Reproduce the listing below word for word and exclude any picture.

- [MATERIAL SHOWN]:
####

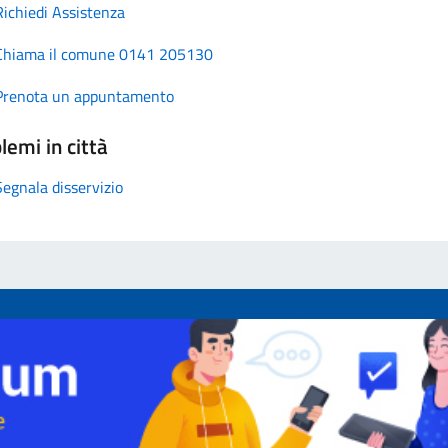
Richiedi Assistenza
Chiama il comune 0141 205130
Prenota un appuntamento
lemi in città
Segnala disservizio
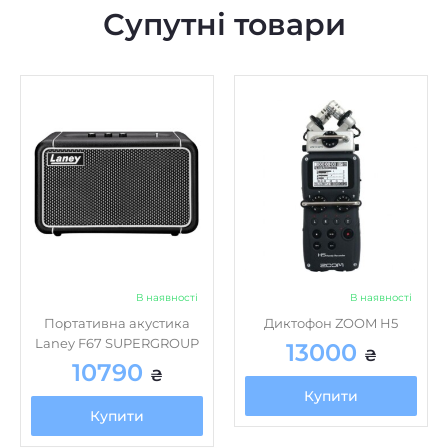
Супутні товари
В наявності
В наявності
Портативна акустика
Диктофон ZOOM H5
Laney F67 SUPERGROUP
13000
₴
10790
₴
Купити
Купити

####

- [RESPONSE AREA]:
Richiedi Assistenza
Chiama il comune 0141 205130
Prenota un appuntamento
lemi in città
Segnala disservizio
Супутні товари
В наявності
В наявності
Портативна акустика
Диктофон ZOOM H5
Laney F67 SUPERGROUP
13000
₴
10790
₴
Купити
Купити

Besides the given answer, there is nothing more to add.